According to an opinion poll, as much as 85 percent of Russians think that the authorities should listen to the protesters, while only 29 percent believe that they actually do so (, June 28). One particular type of protest that generates high resonance is the rally in support of freedom of assembly, granted by Article 31 of the Constitution, that gathers on the Triumphalnaya square in Moscow on the last day of every second month. Last Saturday, it was again dispersed by the use of overwhelming police force (, July 31; RIA Novosti, August 1). Deeply disappointed in the fruitlessness of her work, Ella Pamfilova, resigned on the eve of this action from her post as chair of the Presidential Council for Civil Society Institution and Human Rights (Moskovsky Komsomolets, July 31).

Many people who are trying to make a difference, and experts who examine the transfiguration of the post-crisis recovery into a pre-crisis bubble, are frustrated by the lack of real content in the declarations about “modernization” that are replayed from the top of the bureaucratic pyramid (Vedomosti, July 27).
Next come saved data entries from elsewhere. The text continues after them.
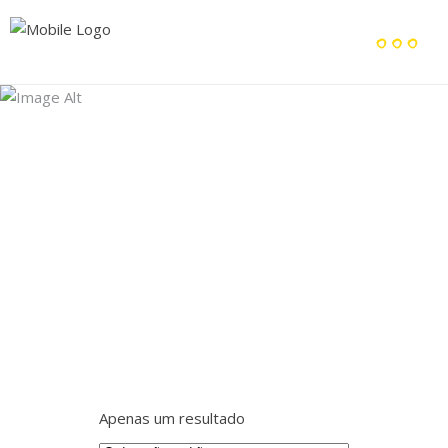
Archive
Home
/
Apenas um resultado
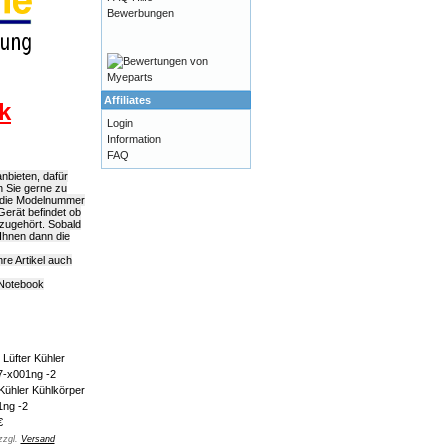
Bewerbungen
Affiliates
k
Login
Information
FAQ
nbieten, dafür
n Sie gerne zu
e die Modelnummer
Gerät befindet ob
azugehört. Sobald
Ihnen dann die
e Artikel auch
 Notebook
Kühler Kühlkörper
ng -2
€
zzgl.
Versand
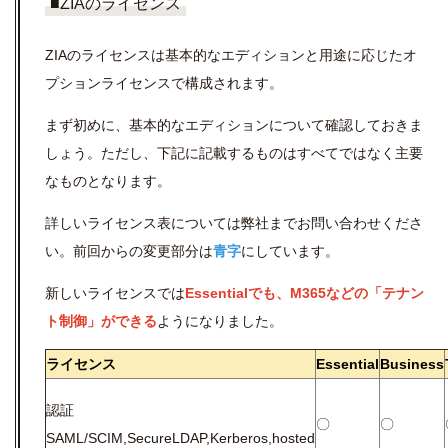
■ZIAのライセンス
ZIAのライセンスは基本的なエディションと用途に応じたオ
プションライセンスで構成されます。
まず初めに、基本的なエディションについて確認しておきま
しょう。ただし、下記に記載するものはすべてではなく主要
なものとなります。
詳しいライセンス表については弊社までお問い合わせくださ
い。前回からの変更部分は
青字
にしています。
新しいライセンスでは
Essentialでも、M365などの「テナン
ト制御」ができる
ようになりました。
ライセンス
Essential
Business
認証
〇
〇
SAML/SCIM,SecureLDAP,Kerberos,hosted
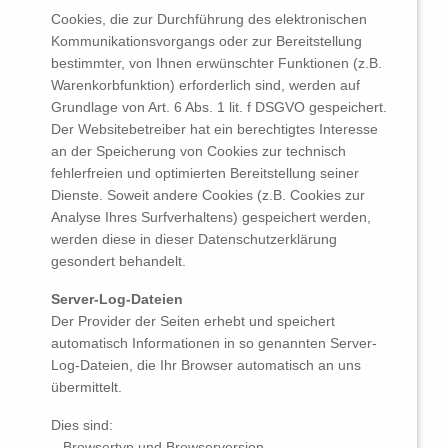
Cookies, die zur Durchführung des elektronischen
Kommunikationsvorgangs oder zur Bereitstellung
bestimmter, von Ihnen erwünschter Funktionen (z.B.
Warenkorbfunktion) erforderlich sind, werden auf
Grundlage von Art. 6 Abs. 1 lit. f DSGVO gespeichert.
Der Websitebetreiber hat ein berechtigtes Interesse
an der Speicherung von Cookies zur technisch
fehlerfreien und optimierten Bereitstellung seiner
Dienste. Soweit andere Cookies (z.B. Cookies zur
Analyse Ihres Surfverhaltens) gespeichert werden,
werden diese in dieser Datenschutzerklärung
gesondert behandelt.
Server-Log-Dateien
Der Provider der Seiten erhebt und speichert
automatisch Informationen in so genannten Server-
Log-Dateien, die Ihr Browser automatisch an uns
übermittelt.
Dies sind:
– Browsertyp und Browserversion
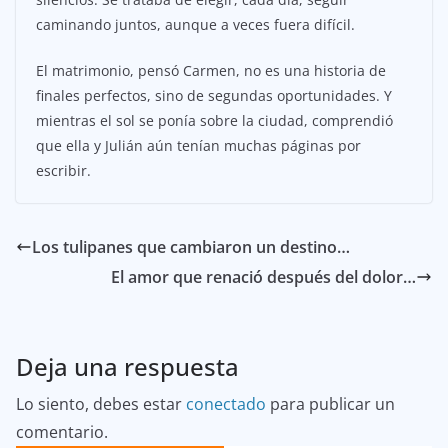
caminando juntos, aunque a veces fuera difícil.
El matrimonio, pensó Carmen, no es una historia de
finales perfectos, sino de segundas oportunidades. Y
mientras el sol se ponía sobre la ciudad, comprendió
que ella y Julián aún tenían muchas páginas por
escribir.
Los tulipanes que cambiaron un destino…
El amor que renació después del dolor…
Deja una respuesta
Lo siento, debes estar
conectado
para publicar un
comentario.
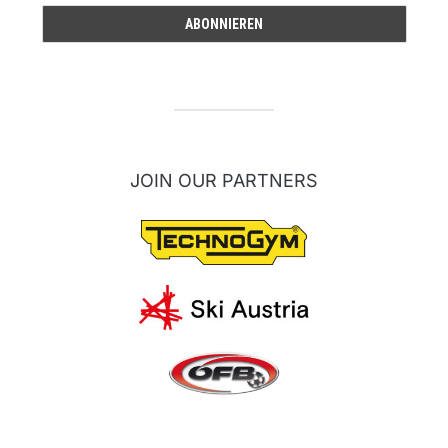
JOIN OUR PARTNERS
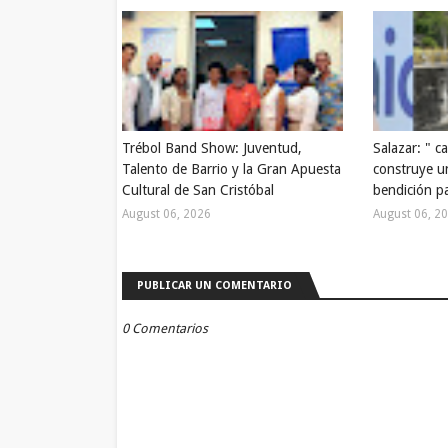
Trébol Band Show: Juventud,
Salazar: " c
Talento de Barrio y la Gran Apuesta
construye u
Cultural de San Cristóbal
bendición pa
August 06, 2026
August 06, 2
PUBLICAR UN COMENTARIO
0 Comentarios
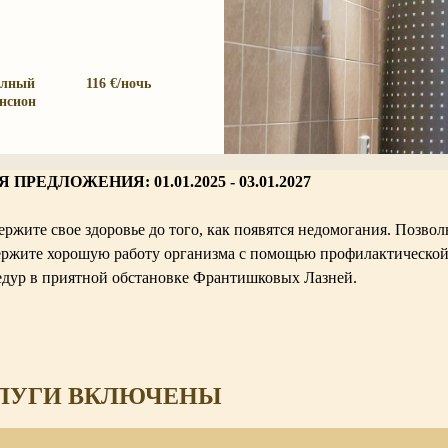
олный
116 €/ночь
нсион
ПРЕДЛОЖЕНИЯ: 01.01.2025 - 03.01.2027
жите свое здоровье до того, как появятся недомогания. Позвольт
держите хорошую работу организма с помощью профилактическо
дур в приятной обстановке Франтишковых Лазней.
ЛУГИ ВКЛЮЧЕНЫ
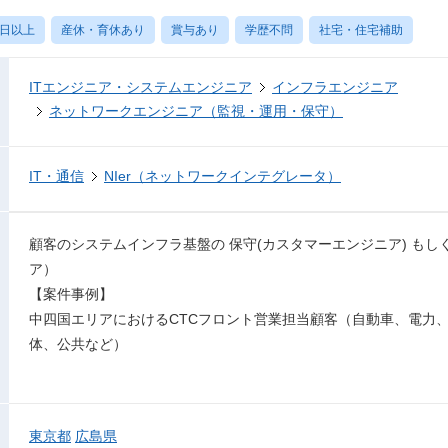
0日以上
産休・育休あり
賞与あり
学歴不問
社宅・住宅補助
ITエンジニア・システムエンジニア
インフラエンジニア
ネットワークエンジニア（監視・運用・保守）
IT・通信
NIer（ネットワークインテグレータ）
顧客のシステムインフラ基盤の 保守(カスタマーエンジニア) も
ア）
【案件事例】
中四国エリアにおけるCTCフロント営業担当顧客（自動車、電力
体、公共など）
東京都
広島県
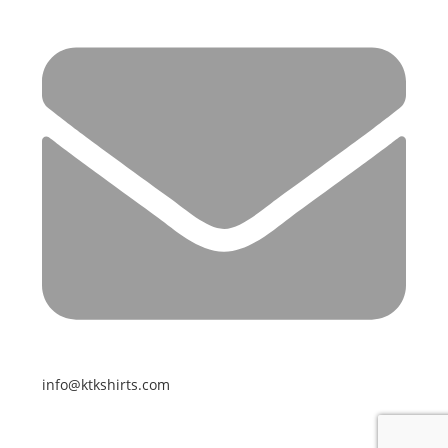
info@ktkshirts.com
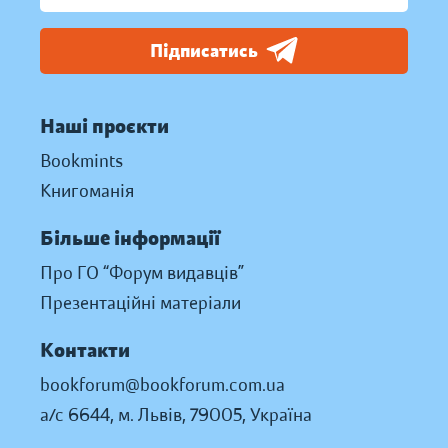
Підписатись
Наші проєкти
Bookmints
Книгоманія
Більше інформації
Про ГО “Форум видавців”
Презентаційні матеріали
Контакти
bookforum@bookforum.com.ua
а/с 6644, м. Львів, 79005, Україна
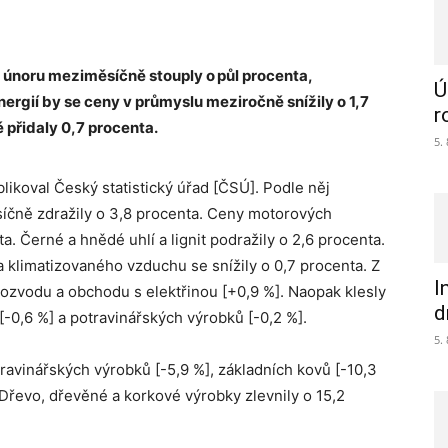
únoru meziměsíčně stouply o půl procenta,
Ú
nergií by se ceny v průmyslu meziročně snížily o 1,7
r
 přidaly 0,7 procenta.
5.
ikoval Český statistický úřad [ČSÚ]. Podle něj
íčně zdražily o 3,8 procenta. Ceny motorových
a. Černé a hnědé uhlí a lignit podražily o 2,6 procenta.
a klimatizovaného vzduchu se snížily o 0,7 procenta. Z
I
 rozvodu a obchodu s elektřinou [+0,9 %]. Naopak klesly
d
-0,6 %] a potravinářských výrobků [-0,2 %].
5.
avinářských výrobků [-5,9 %], základních kovů [-10,3
 Dřevo, dřevěné a korkové výrobky zlevnily o 15,2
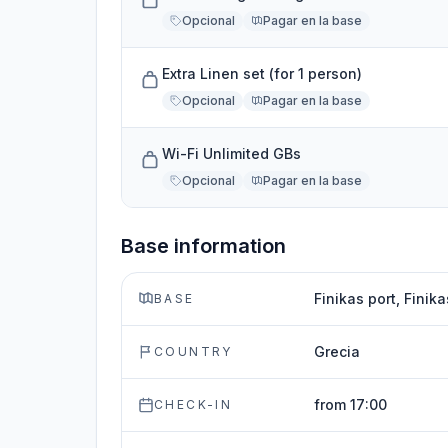
Opcional
Pagar en la base
Extra Linen set (for 1 person)
Opcional
Pagar en la base
Wi-Fi Unlimited GBs
Opcional
Pagar en la base
Base information
Finikas port, Finika
BASE
Grecia
COUNTRY
from 17:00
CHECK-IN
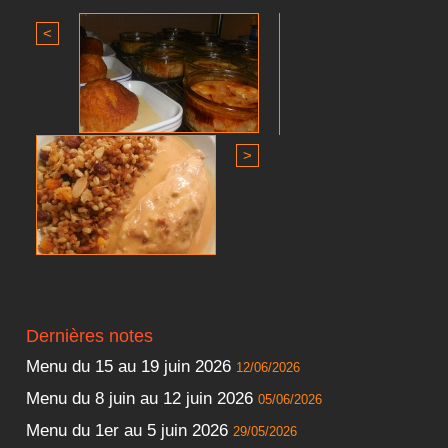
<
>
Dernières notes
Menu du 15 au 19 juin 2026
12/06/2026
Menu du 8 juin au 12 juin 2026
05/06/2026
Menu du 1er au 5 juin 2026
29/05/2026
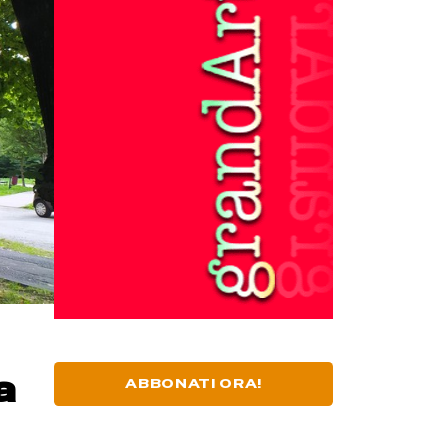
a
ABBONATI ORA!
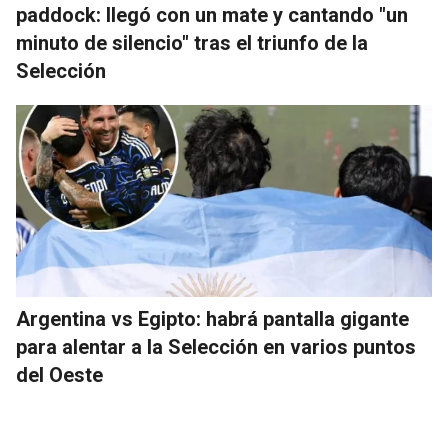
paddock: llegó con un mate y cantando "un
minuto de silencio" tras el triunfo de la
Selección
Argentina vs Egipto: habrá pantalla gigante
para alentar a la Selección en varios puntos
del Oeste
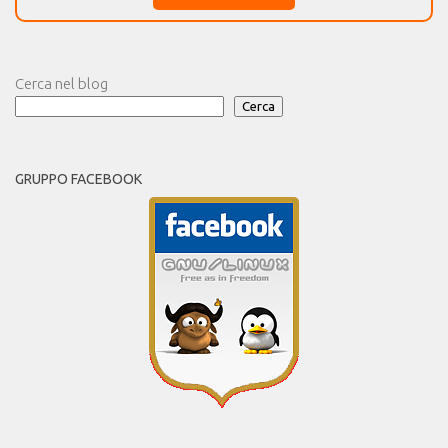
Cerca nel blog
Cerca
GRUPPO FACEBOOK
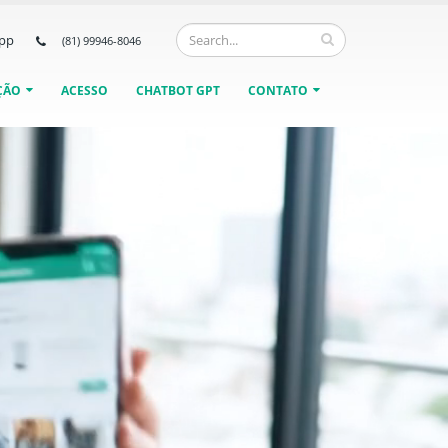
pp
(81) 99946-8046
ÇÃO
ACESSO
CHATBOT GPT
CONTATO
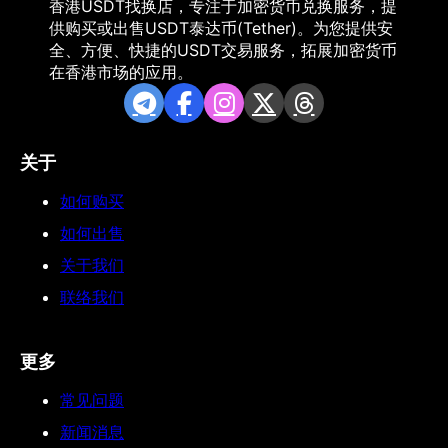
香港USDT找换店，专注于加密货币兑换服务，提
供购买或出售USDT泰达币(Tether)。为您提供安
全、方便、快捷的USDT交易服务，拓展加密货币
在香港市场的应用。
关于
如何购买
如何出售
关于我们
联络我们
更多
常见问题
新闻消息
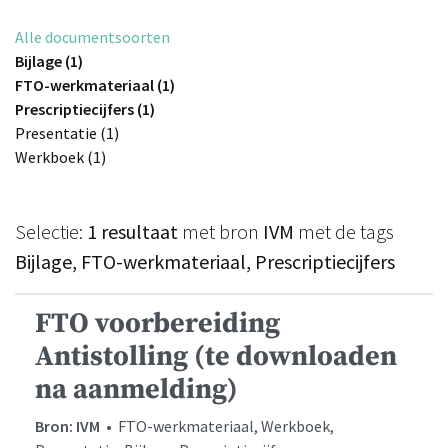
Alle documentsoorten
Bijlage (1)
FTO-werkmateriaal (1)
Prescriptiecijfers (1)
Presentatie (1)
Werkboek (1)
Selectie:
1 resultaat
met bron
IVM
met de tags
Bijlage, FTO-werkmateriaal, Prescriptiecijfers
FTO voorbereiding
Antistolling (te downloaden
na aanmelding)
Bron: IVM
• FTO-werkmateriaal, Werkboek,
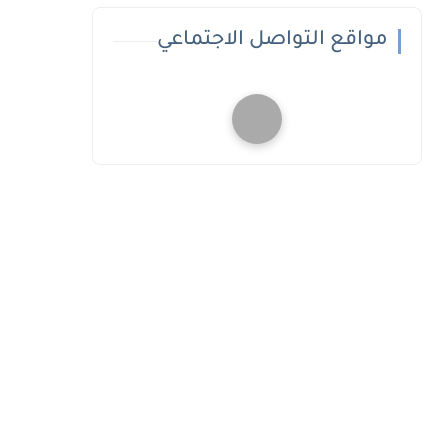
مواقع التواصل الاجتماعي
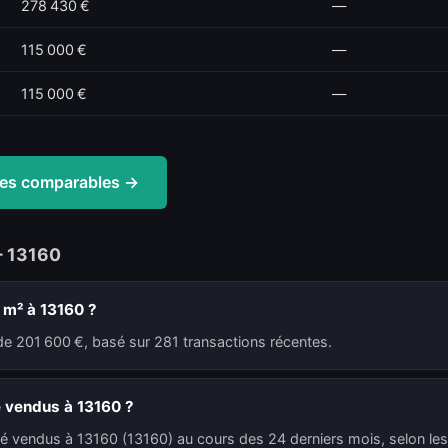
278 430 €
—
115 000 €
—
115 000 €
—
ntes comparables →
— 13160
 m² à 13160 ?
de 201 600 €, basé sur 281 transactions récentes.
é vendus à 13160 ?
té vendus à 13160 (13160) au cours des 24 derniers mois, selon les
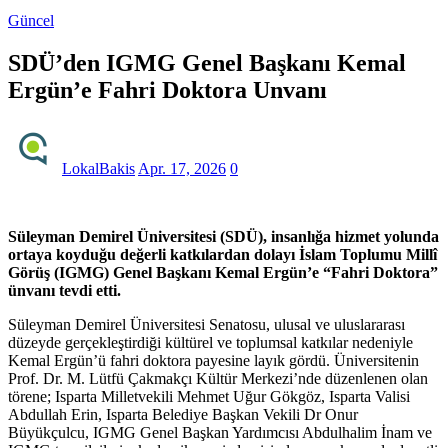
Güncel
SDÜ’den IGMG Genel Başkanı Kemal
Ergün’e Fahri Doktora Unvanı
LokalBakis
Apr. 17, 2026
0
Süleyman Demirel Üniversitesi (SDÜ), insanlığa hizmet yolunda
ortaya koyduğu değerli katkılardan dolayı İslam Toplumu Millî
Görüş (IGMG) Genel Başkanı Kemal Ergün’e “Fahri Doktora”
ünvanı tevdi etti.
Süleyman Demirel Üniversitesi Senatosu, ulusal ve uluslararası
düzeyde gerçekleştirdiği kültürel ve toplumsal katkılar nedeniyle
Kemal Ergün’ü fahri doktora payesine layık gördü. Üniversitenin
Prof. Dr. M. Lütfü Çakmakçı Kültür Merkezi’nde düzenlenen olan
törene; Isparta Milletvekili Mehmet Uğur Gökgöz, Isparta Valisi
Abdullah Erin, Isparta Belediye Başkan Vekili Dr Onur
Büyükçulcu, IGMG Genel Başkan Yardımcısı Abdulhalim İnam ve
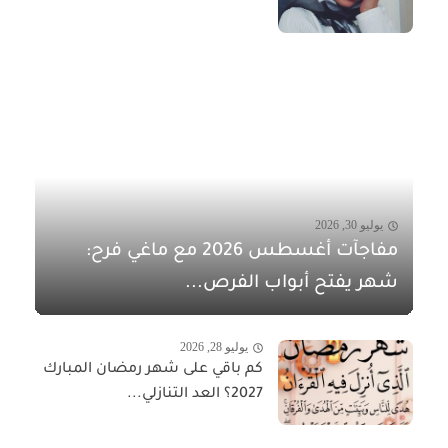
يوليو 30, 2026
مفاجآت أغسطس 2026 مع ماغي فرح:
شهر يفتح أبواب الفرص...
يوليو 28, 2026
كم باقي على شهر رمضان المبارك
2027؟ العد التنازلي...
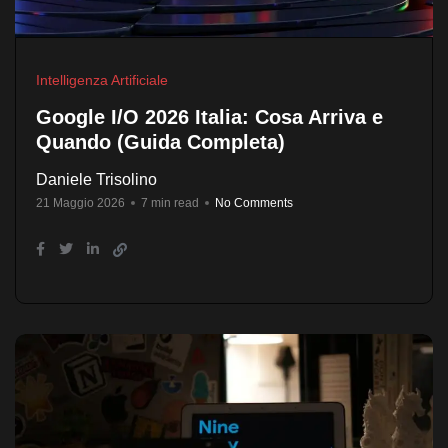
Intelligenza Artificiale
Google I/O 2026 Italia: Cosa Arriva e
Quando (Guida Completa)
Daniele Trisolino
21 Maggio 2026
7 min read
No Comments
Simulation of attention and imitation of decision-making cannot make real problems evaporate, and the televised telephone conversation between Medvedev in the Kremlin and Putin in the still-green forest cannot extinguish the raging fires, as perfectly scripted as it was (RIA Novosti, July 30).

Medvedev may feel dissatisfied with the proliferation of words at the “working meetings,” but he has to admit that he has established this “format,” which produces primarily a TV-picture of loyal subordinates taking to heart the words of wisdom from the boss. It was rather odd that he mentioned “other formats,” where it is possible to discuss the political situation and even “political persecution, if it indeed happens.” His problem is that the people who perceive the need for such discussions, and indeed those who are persecuted, see little sense in discussing it with him.